*** Raw data ***

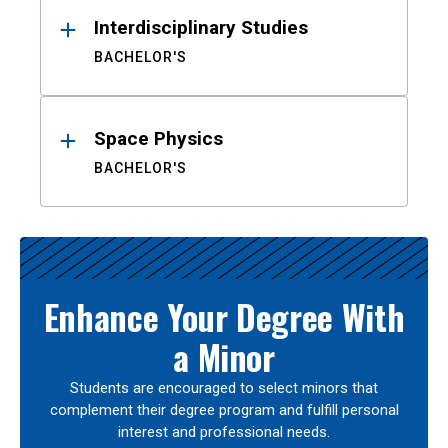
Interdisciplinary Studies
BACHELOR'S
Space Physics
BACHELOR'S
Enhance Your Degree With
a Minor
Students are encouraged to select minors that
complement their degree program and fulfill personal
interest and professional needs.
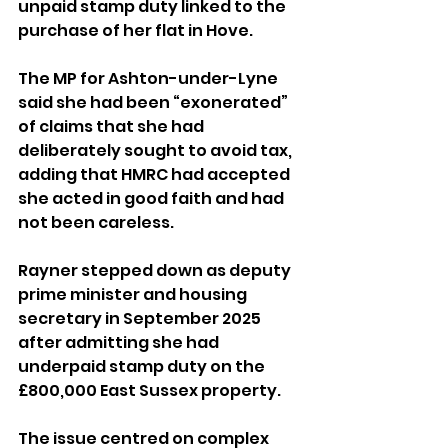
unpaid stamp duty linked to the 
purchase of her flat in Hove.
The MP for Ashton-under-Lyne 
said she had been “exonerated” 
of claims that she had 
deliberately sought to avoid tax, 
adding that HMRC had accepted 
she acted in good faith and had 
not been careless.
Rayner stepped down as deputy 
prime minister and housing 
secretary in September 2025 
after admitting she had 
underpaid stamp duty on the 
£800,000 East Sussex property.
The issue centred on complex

*** End of Raw data ***

* **Work instructions**
All of the entries above should be duplicated exactly, except for the pictures.

* **Written solution**
Interdisciplinary Studies
BACHELOR'S
Space Physics
BACHELOR'S
Enhance Your Degree With
a Minor
Students are encouraged to select minors that
complement their degree program and fulfill personal
interest and professional needs.
unpaid stamp duty linked to the 
purchase of her flat in Hove.
The MP for Ashton-under-Lyne 
said she had been “exonerated” 
of claims that she had 
deliberately sought to avoid tax, 
adding that HMRC had accepted 
she acted in good faith and had 
not been careless.
Rayner stepped down as deputy 
prime minister and housing 
secretary in September 2025 
after admitting she had 
underpaid stamp duty on the 
£800,000 East Sussex property.
The issue centred on complex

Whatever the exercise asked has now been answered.